Bamboo Scale – Asterolecanium bambusae

Bamboo Scale: Appearance, Territory, Damage, and Life Cycle

Latin Name: Asterolecanium Bambusae

Appearance: The roundish depression that frequently develops in plant tissue where each scale nymph feeds is how pit scales get their name. In California, there are at least eight species. Except for a brief period when they are first instars that have just emerged, these scales are round to oval (crawlers). Most species’ mature pit scales have a diameter of between 1/10 and 1/20 inches. The color of the pit scales can range from whitish to brown, gold, green, tan, and green. Typically, their damage, the circular depressions, is what makes them stand out (pits).

Hosts Plants: The bamboo pit scale, Bambusaspis Bambusae, is often harmless to its numerous other hosts but frequently infests bamboos, such as the Bambusa, Dendrocalamus, and Phyllostachys species.

Territory: Between 1995 and 2012, this species was stopped 12 times at U.S. ports of entry, with specimens coming from Vietnam, Australia, China, French Polynesia, Jamaica, and Trinidad and Tobago.

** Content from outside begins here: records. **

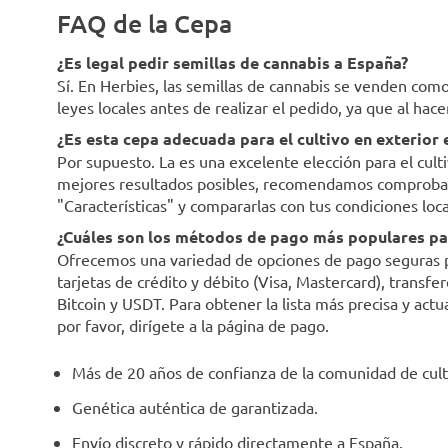
FAQ de la Cepa
¿Es legal pedir semillas de cannabis a España?
Sí. En Herbies, las semillas de cannabis se venden co
leyes locales antes de realizar el pedido, ya que al hac
¿Es esta cepa adecuada para el cultivo en exterior
Por supuesto. La es una excelente elección para el cult
mejores resultados posibles, recomendamos comprobar l
"Características" y compararlas con tus condiciones loca
¿Cuáles son los métodos de pago más populares par
Ofrecemos una variedad de opciones de pago seguras par
tarjetas de crédito y débito (Visa, Mastercard), trans
Bitcoin y USDT. Para obtener la lista más precisa y act
por favor, dirígete a la página de pago.
Más de 20 años de confianza de la comunidad de cult
Genética auténtica de garantizada.
Envío discreto y rápido directamente a España.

Damage Insect Cause: Bamboo pit scale can be seen in high numbers on leaves and stems, although it does not form pits. This species is frequently ignored because its transparent green to the yellowish body takes on the color of the host leaves or stems where it feeds. Late instars (older nymphs) have a waxy fringe around their bodies that makes them seem like certain kinds of whiteflies.

Life History and Habits: Pit scales go through three phases of development: egg, nymph, and adult. Nymphs resemble adults in appearance but are smaller and have less wax in species that discharge wax. Crawlers’ scales remain fixed in the same position for the remainder of their life after they settle to eat. They have one generation each year for the species with well-known biology.

This family of pit scales has five male and three female instars. They frequently result in deformation and are typically detected on the leaves or shoots of the host plant. A clear or transparent test typically covers the body. The mature female shrinks and dies in the fall, leaving a hollow that is filled with eggs. Males are rarely detected, but when they do, they grow in a test in a way that is identical to how the females do.